Report every line of the data that includes "panel".

# Provided data
+ + + + + + +

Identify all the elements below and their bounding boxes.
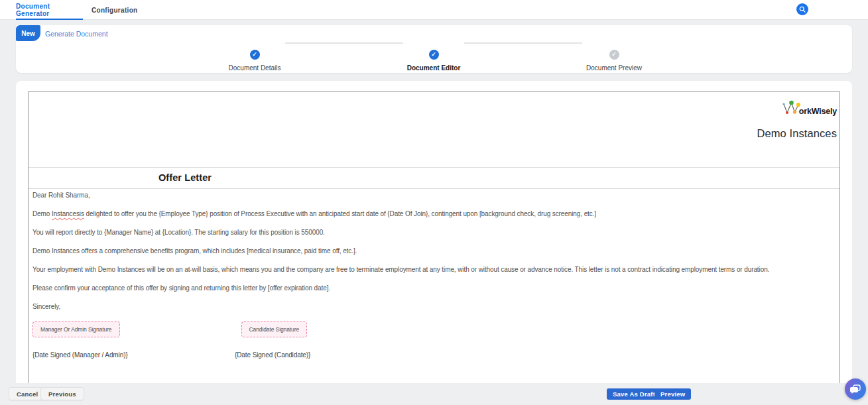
paragraph-benefits: Demo Instances offers a comprehensive be… bbox=[32, 247, 836, 255]
brand-name: orkWisely bbox=[799, 107, 837, 116]
generate-document-panel: New Generate Document ✓ Document Details… bbox=[16, 25, 852, 73]
company-name: Demo Instances bbox=[757, 127, 837, 140]
top-navigation-bar: Document Generator Configuration bbox=[0, 0, 868, 20]
tab-configuration[interactable]: Configuration bbox=[92, 0, 137, 20]
check-icon: ✓ bbox=[429, 50, 439, 60]
company-logo: orkWisely bbox=[781, 99, 837, 116]
chat-widget-button[interactable] bbox=[845, 378, 866, 400]
date-signed-candidate: {Date Signed (Candidate)} bbox=[235, 351, 310, 359]
search-icon bbox=[799, 6, 806, 13]
new-badge[interactable]: New bbox=[16, 25, 40, 41]
step-document-preview[interactable]: ✓ Document Preview bbox=[561, 50, 667, 72]
workwisely-logo-icon bbox=[781, 99, 801, 116]
save-as-draft-button[interactable]: Save As Draft bbox=[607, 388, 661, 400]
tab-document-generator[interactable]: Document Generator bbox=[16, 0, 83, 20]
paragraph-reporting: You will report directly to {Manager Nam… bbox=[32, 229, 836, 236]
stepper-connector bbox=[285, 42, 403, 44]
stepper-connector bbox=[464, 42, 582, 44]
document-page[interactable]: orkWisely Demo Instances Offer Letter De… bbox=[28, 91, 840, 383]
paragraph-at-will: Your employment with Demo Instances will… bbox=[32, 266, 836, 273]
previous-button[interactable]: Previous bbox=[40, 387, 84, 400]
date-signed-manager: {Date Signed (Manager / Admin)} bbox=[32, 351, 128, 359]
page-title: Generate Document bbox=[45, 30, 108, 38]
salutation: Dear Rohit Sharma, bbox=[32, 192, 836, 199]
paragraph-confirmation: Please confirm your acceptance of this o… bbox=[32, 284, 836, 292]
signature-row: Manager Or Admin Signature Candidate Sig… bbox=[32, 321, 836, 337]
letter-title-block: Offer Letter bbox=[29, 167, 839, 189]
misspelled-word: Instancesis bbox=[52, 210, 84, 217]
document-editor-panel: orkWisely Demo Instances Offer Letter De… bbox=[16, 81, 852, 383]
candidate-signature-field[interactable]: Candidate Signature bbox=[241, 321, 308, 337]
chat-icon bbox=[850, 384, 861, 394]
check-icon: ✓ bbox=[609, 50, 619, 60]
step-document-details[interactable]: ✓ Document Details bbox=[202, 50, 308, 72]
preview-button[interactable]: Preview bbox=[654, 388, 691, 400]
step-label: Document Preview bbox=[561, 64, 667, 72]
step-label: Document Editor bbox=[381, 64, 487, 72]
date-signed-row: {Date Signed (Manager / Admin)} {Date Si… bbox=[32, 351, 836, 359]
letter-body[interactable]: Dear Rohit Sharma, Demo Instancesis deli… bbox=[32, 192, 836, 359]
step-document-editor[interactable]: ✓ Document Editor bbox=[381, 50, 487, 72]
step-label: Document Details bbox=[202, 64, 308, 72]
manager-signature-field[interactable]: Manager Or Admin Signature bbox=[32, 321, 120, 337]
paragraph-offer: Demo Instancesis delighted to offer you … bbox=[32, 210, 836, 217]
check-icon: ✓ bbox=[250, 50, 260, 60]
letter-title: Offer Letter bbox=[29, 172, 341, 183]
search-button[interactable] bbox=[796, 3, 808, 15]
closing: Sincerely, bbox=[32, 303, 836, 310]
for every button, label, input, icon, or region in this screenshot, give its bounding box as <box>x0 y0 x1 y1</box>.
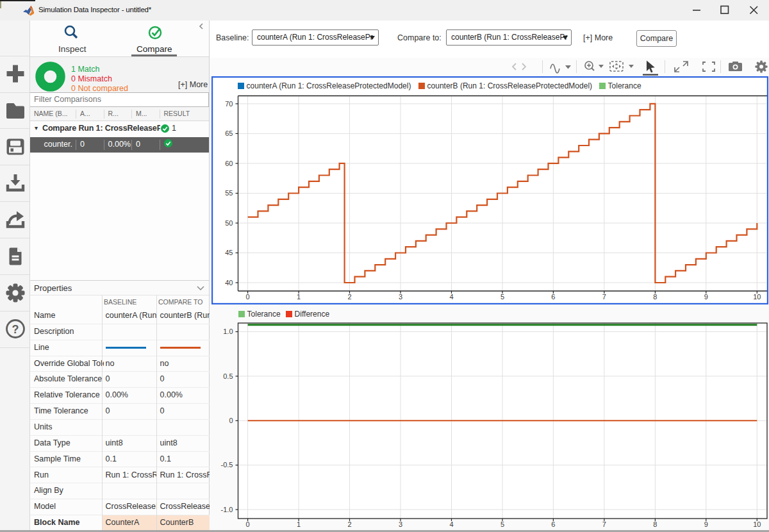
svg-text:0: 0 <box>229 417 233 424</box>
svg-text:60: 60 <box>225 160 233 167</box>
svg-text:5: 5 <box>500 520 504 528</box>
svg-text:1.0: 1.0 <box>223 328 233 335</box>
svg-text:7: 7 <box>602 293 606 301</box>
svg-text:9: 9 <box>704 520 708 528</box>
svg-text:5: 5 <box>500 293 504 301</box>
svg-text:65: 65 <box>225 129 233 137</box>
svg-text:7: 7 <box>602 520 606 528</box>
svg-text:55: 55 <box>225 189 233 197</box>
svg-text:2: 2 <box>347 293 351 301</box>
svg-text:10: 10 <box>753 293 761 301</box>
svg-text:4: 4 <box>449 520 453 528</box>
svg-text:50: 50 <box>225 219 233 227</box>
svg-text:0.5: 0.5 <box>223 372 233 380</box>
svg-text:0: 0 <box>246 520 250 528</box>
svg-text:0: 0 <box>246 293 250 301</box>
svg-text:70: 70 <box>225 100 233 108</box>
svg-text:1: 1 <box>297 293 301 301</box>
svg-text:9: 9 <box>704 293 708 301</box>
svg-text:8: 8 <box>653 520 657 528</box>
svg-text:6: 6 <box>551 520 555 528</box>
svg-text:6: 6 <box>551 293 555 301</box>
svg-text:8: 8 <box>653 293 657 301</box>
svg-text:-0.5: -0.5 <box>221 461 233 469</box>
svg-text:10: 10 <box>753 520 761 528</box>
svg-text:3: 3 <box>399 520 402 528</box>
svg-text:40: 40 <box>225 279 233 287</box>
svg-text:?: ? <box>12 323 19 336</box>
svg-text:1: 1 <box>297 520 301 528</box>
svg-text:2: 2 <box>347 520 351 528</box>
svg-text:-1.0: -1.0 <box>221 506 233 513</box>
svg-text:3: 3 <box>399 293 402 301</box>
svg-text:4: 4 <box>449 293 453 301</box>
svg-text:45: 45 <box>225 249 233 256</box>
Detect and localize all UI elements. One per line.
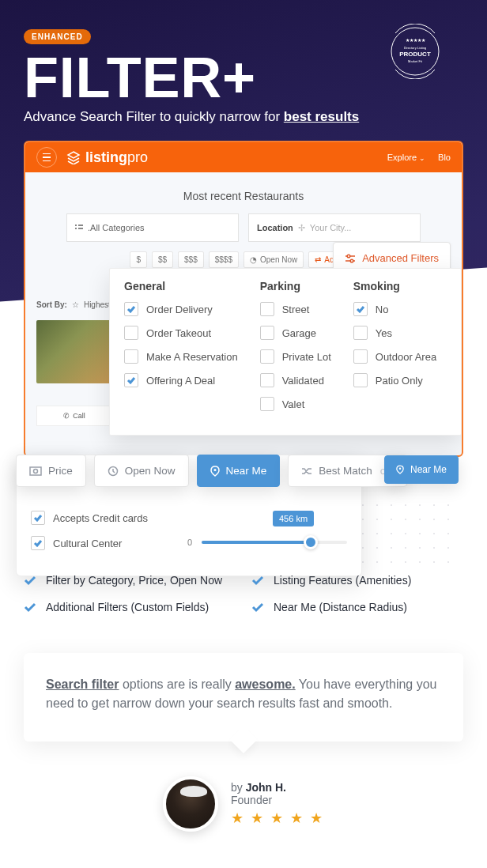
checkbox[interactable]	[31, 536, 45, 550]
svg-point-17	[399, 468, 402, 470]
near-me-button[interactable]: Near Me	[197, 455, 281, 487]
banknote-icon	[29, 466, 42, 476]
star-icon: ☆	[72, 300, 79, 309]
distance-slider[interactable]	[202, 541, 347, 544]
chevron-down-icon: ⌄	[419, 154, 425, 162]
checkbox[interactable]	[260, 373, 274, 387]
sliders-icon: ⇄	[315, 255, 321, 264]
filter-col-general: General	[124, 280, 238, 292]
near-me-side-button[interactable]: Near Me	[384, 455, 459, 484]
advanced-filters-panel: General Order Delivery Order Takeout Mak…	[109, 268, 462, 436]
avatar	[163, 776, 218, 832]
sliders-icon	[345, 254, 356, 263]
checkbox[interactable]	[260, 397, 274, 411]
decorative-dots	[356, 498, 451, 569]
page-subtitle: Advance Search Filter to quickly narrow …	[24, 109, 463, 125]
price-pill-1[interactable]: $	[130, 251, 147, 268]
svg-rect-5	[75, 225, 77, 226]
open-now-button[interactable]: Open Now	[94, 455, 189, 487]
product-seal-badge: ★★★★★ Directory Listing PRODUCT Market F…	[387, 24, 443, 79]
svg-rect-7	[75, 228, 77, 229]
slider-min-label: 0	[187, 538, 192, 547]
svg-point-12	[350, 259, 353, 262]
call-button[interactable]: ✆Call	[36, 406, 112, 426]
location-input[interactable]: Location ✢ Your City...	[248, 213, 421, 242]
feature-item: Filter by Category, Price, Open Now	[24, 574, 236, 587]
checkbox[interactable]	[31, 511, 45, 525]
clock-icon	[108, 466, 119, 477]
star-rating: ★ ★ ★ ★ ★	[231, 810, 324, 827]
open-now-pill[interactable]: ◔Open Now	[244, 251, 304, 268]
feature-item: Listing Features (Amenities)	[251, 574, 463, 587]
checkbox[interactable]	[353, 349, 368, 364]
svg-text:★★★★★: ★★★★★	[406, 38, 425, 43]
price-pill-2[interactable]: $$	[152, 251, 173, 268]
section-title: Most recent Restaurants	[36, 190, 451, 202]
checkbox[interactable]	[124, 349, 138, 364]
testimonial-quote: Search filter options are is really awes…	[24, 653, 463, 742]
svg-point-16	[213, 469, 216, 471]
clock-icon: ◔	[250, 255, 257, 264]
pin-icon	[396, 465, 404, 474]
checkbox[interactable]	[124, 302, 138, 316]
app-screenshot-frame: listingpro Explore ⌄ Blo Most recent Res…	[24, 141, 463, 457]
checkbox[interactable]	[124, 326, 138, 340]
menu-icon[interactable]	[36, 147, 57, 168]
slider-handle[interactable]	[304, 535, 318, 549]
checkbox[interactable]	[353, 373, 368, 387]
svg-rect-13	[30, 467, 41, 475]
svg-text:PRODUCT: PRODUCT	[399, 51, 431, 58]
price-button[interactable]: Price	[16, 455, 86, 487]
checkbox[interactable]	[260, 349, 274, 364]
layers-icon	[66, 150, 81, 164]
author-role: Founder	[231, 794, 324, 806]
price-pill-4[interactable]: $$$$	[209, 251, 239, 268]
svg-text:Directory Listing: Directory Listing	[404, 46, 427, 50]
testimonial-author: by John H. Founder ★ ★ ★ ★ ★	[163, 776, 324, 832]
svg-rect-6	[78, 225, 83, 226]
checkbox[interactable]	[353, 302, 368, 316]
checkbox[interactable]	[260, 326, 274, 340]
nav-blog[interactable]: Blo	[438, 153, 451, 162]
app-topbar: listingpro Explore ⌄ Blo	[25, 142, 462, 172]
slider-value-tag: 456 km	[273, 511, 314, 526]
filter-col-parking: Parking	[260, 280, 331, 292]
feature-item: Additional Filters (Custom Fields)	[24, 601, 236, 613]
pin-icon	[210, 466, 220, 477]
phone-icon: ✆	[63, 412, 70, 420]
listing-thumbnail[interactable]	[36, 320, 112, 383]
logo[interactable]: listingpro	[66, 149, 148, 166]
svg-point-10	[347, 255, 350, 258]
nav-explore[interactable]: Explore ⌄	[387, 153, 425, 162]
feature-item: Near Me (Distance Radius)	[251, 601, 463, 613]
svg-text:Market Fit: Market Fit	[408, 59, 423, 63]
compass-icon: ✢	[298, 223, 305, 233]
shuffle-icon	[301, 466, 312, 476]
checkbox[interactable]	[353, 326, 368, 340]
svg-point-14	[34, 469, 38, 473]
checkbox[interactable]	[260, 302, 274, 316]
price-pill-3[interactable]: $$$	[178, 251, 204, 268]
list-icon	[75, 224, 83, 232]
filter-col-smoking: Smoking	[353, 280, 436, 292]
category-select[interactable]: .All Categories	[66, 213, 239, 242]
enhanced-pill: ENHANCED	[24, 29, 91, 44]
svg-rect-8	[78, 228, 83, 229]
checkbox[interactable]	[124, 373, 138, 387]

+ + + + + + +

# Task solution
generate-document-panel: New Generate Document ✓ Document Details… bbox=[16, 25, 852, 73]
document-editor-panel: orkWisely Demo Instances Offer Letter De… bbox=[16, 81, 852, 383]
advanced-filters-panel: General Order Delivery Order Takeout Mak…	[109, 268, 462, 436]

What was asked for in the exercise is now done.